When I took Money to the veterinarian to be put to sleep my fourteen year old daughter insisted on going with me. I would never have asked her to do this, but Money had been part of our family for Courtney’s whole life. So she rode in the car with our faltering dog on her lap, stroking her fur and speaking softly, telling her everything was going to be ok. At the vet’s office, she decided that she couldn’t go in the exam room so she waited outside the door while I took the dog in. I would have preferred to be outside the room too, but I couldn’t bear the thought of my loyal little dog dying alone. I felt like I owed it to her to be with her at the end. No one should die alone. As we left the vet’s office, Daniel Powter’s song “Bad Day” was playing on the radio when I started the car. It seemed to be playing just for us so we sat in the parking lot and sang along and cried and hugged for a while. Then we went home to listen to our cat search for her dog.

 

“…and we sang dirges in the dark”

 

Last Request

The day Larry went to the hospital for his surgery he was not optimistic. The hospital was not a happy place for him. Before they took him for surgery he said something to my mother-in-law.
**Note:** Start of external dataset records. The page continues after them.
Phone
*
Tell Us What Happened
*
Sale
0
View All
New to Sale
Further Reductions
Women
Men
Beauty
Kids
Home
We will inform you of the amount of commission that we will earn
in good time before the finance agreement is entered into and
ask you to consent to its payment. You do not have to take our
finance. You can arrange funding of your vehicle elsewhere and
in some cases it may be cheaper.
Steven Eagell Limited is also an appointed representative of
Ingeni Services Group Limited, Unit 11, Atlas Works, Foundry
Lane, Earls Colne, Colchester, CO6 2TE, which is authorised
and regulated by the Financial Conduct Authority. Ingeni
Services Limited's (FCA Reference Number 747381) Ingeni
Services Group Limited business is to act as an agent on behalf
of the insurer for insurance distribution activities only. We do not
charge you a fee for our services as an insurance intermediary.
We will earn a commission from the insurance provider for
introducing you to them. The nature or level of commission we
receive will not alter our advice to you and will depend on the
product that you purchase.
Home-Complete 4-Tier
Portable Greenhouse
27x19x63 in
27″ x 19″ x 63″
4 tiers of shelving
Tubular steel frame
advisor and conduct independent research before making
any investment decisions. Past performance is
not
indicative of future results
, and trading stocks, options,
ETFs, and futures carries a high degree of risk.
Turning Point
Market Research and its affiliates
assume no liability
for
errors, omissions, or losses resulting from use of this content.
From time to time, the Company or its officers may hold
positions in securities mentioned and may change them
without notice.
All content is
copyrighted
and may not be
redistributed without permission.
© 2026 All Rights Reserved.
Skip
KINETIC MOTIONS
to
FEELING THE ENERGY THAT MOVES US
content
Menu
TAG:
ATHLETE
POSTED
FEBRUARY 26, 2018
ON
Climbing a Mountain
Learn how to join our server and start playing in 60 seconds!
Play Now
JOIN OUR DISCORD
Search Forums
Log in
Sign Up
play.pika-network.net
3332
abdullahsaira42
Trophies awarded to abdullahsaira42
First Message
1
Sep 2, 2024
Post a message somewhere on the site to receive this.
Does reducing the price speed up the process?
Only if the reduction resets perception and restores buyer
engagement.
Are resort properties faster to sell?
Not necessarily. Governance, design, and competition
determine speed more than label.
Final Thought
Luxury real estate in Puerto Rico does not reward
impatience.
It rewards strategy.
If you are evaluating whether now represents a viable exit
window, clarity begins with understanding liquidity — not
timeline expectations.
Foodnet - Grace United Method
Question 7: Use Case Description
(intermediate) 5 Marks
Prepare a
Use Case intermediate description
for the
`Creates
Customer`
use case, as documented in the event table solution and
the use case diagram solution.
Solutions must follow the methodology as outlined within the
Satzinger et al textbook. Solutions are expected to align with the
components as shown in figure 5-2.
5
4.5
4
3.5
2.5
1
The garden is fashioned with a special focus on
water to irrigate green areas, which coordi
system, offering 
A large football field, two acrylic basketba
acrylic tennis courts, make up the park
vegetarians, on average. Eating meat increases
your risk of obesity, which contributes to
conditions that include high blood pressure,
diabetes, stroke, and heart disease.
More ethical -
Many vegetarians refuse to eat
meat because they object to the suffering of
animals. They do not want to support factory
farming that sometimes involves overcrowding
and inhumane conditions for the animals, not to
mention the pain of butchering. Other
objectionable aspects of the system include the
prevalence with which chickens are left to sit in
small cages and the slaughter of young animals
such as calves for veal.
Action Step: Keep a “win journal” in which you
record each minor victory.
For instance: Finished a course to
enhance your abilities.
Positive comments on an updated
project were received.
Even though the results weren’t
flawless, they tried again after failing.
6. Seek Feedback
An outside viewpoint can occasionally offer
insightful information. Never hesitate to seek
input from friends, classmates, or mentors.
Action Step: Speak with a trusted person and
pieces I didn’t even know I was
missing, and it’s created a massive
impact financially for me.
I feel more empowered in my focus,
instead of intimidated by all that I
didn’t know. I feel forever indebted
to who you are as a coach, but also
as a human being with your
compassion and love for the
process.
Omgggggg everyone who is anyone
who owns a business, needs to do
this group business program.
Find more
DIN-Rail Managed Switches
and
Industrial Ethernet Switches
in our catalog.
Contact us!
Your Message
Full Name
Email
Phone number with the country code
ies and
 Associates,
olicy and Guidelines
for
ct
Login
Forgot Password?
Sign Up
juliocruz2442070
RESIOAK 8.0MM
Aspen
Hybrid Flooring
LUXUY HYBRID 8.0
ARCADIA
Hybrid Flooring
He said, “If I don’t make it, I want Joleen to sing at my funeral, but only if it’s ok with Barb.” I learned about this when, before Larry’s funeral, my mother-in-law came to me to ask my permission. This was no small thing. Joleen was my husband’s ex-girlfriend. They had been quite serious and his family had been very fond of her. She and I had been in the college choir together, although her talent was so far beyond mine that there was no comparison.

The gravity of this request was almost too much for me, that Larry would think of my feelings in making his request, that Betty would think of my feelings in acting on his request when she didn’t have to. It was her decision, she could have just asked Joleen and said nothing to me about it. I had the right to say no, they gave that to me, and that gift proved to me that they thought of me as a member of their family.

At Larry’s funeral, Joleen sang In the Garden and her voice was just as gorgeous as I remembered.

 

“…and the three men I admired most, the Father, Son, and the Holy Ghost, they caught the last train for the coast, the day the music died.”